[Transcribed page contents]
═══
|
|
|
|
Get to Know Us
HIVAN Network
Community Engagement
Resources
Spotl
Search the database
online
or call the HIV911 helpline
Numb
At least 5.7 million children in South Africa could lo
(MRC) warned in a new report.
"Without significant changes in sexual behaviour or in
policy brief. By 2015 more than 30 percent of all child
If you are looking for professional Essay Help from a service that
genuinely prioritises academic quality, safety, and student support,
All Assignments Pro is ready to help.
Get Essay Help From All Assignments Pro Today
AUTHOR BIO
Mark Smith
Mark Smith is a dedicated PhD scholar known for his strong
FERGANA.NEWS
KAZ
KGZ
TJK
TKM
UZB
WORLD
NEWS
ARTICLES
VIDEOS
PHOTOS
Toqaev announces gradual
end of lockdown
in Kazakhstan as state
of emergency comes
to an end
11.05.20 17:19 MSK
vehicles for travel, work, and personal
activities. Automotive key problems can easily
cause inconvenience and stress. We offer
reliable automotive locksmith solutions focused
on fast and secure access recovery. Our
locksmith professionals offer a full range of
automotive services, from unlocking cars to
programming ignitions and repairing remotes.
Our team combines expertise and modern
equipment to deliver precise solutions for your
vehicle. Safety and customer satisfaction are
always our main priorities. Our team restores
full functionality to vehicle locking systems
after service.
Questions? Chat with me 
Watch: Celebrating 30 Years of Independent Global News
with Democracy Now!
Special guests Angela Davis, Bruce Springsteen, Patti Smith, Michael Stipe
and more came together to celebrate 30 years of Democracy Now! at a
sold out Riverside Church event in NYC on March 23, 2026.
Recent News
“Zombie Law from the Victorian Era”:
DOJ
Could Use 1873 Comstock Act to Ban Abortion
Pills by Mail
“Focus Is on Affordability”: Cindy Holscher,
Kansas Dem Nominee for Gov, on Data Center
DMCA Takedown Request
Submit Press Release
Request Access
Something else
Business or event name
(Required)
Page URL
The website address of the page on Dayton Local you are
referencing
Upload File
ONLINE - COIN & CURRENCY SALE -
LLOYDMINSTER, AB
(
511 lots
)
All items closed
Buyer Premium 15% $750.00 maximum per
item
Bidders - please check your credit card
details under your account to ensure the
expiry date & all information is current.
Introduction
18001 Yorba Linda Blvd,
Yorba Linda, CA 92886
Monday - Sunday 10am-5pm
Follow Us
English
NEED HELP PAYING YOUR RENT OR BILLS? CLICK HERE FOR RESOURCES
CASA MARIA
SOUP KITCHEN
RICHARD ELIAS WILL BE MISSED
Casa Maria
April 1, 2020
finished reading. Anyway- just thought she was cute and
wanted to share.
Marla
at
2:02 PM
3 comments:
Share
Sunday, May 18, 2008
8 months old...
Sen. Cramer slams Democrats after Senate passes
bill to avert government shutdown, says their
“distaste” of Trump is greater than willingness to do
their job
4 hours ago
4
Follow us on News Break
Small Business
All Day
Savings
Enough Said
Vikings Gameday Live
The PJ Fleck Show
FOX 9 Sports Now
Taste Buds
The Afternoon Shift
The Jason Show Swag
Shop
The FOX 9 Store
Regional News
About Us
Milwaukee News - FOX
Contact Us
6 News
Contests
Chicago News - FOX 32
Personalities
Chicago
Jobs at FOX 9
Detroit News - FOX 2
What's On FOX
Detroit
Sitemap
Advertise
═══
■ **REQUIRED WORK**:
Only a number is wanted: how many lines of the data above contain "Sunday"?

■ **PROBLEM SOLUTION**:
2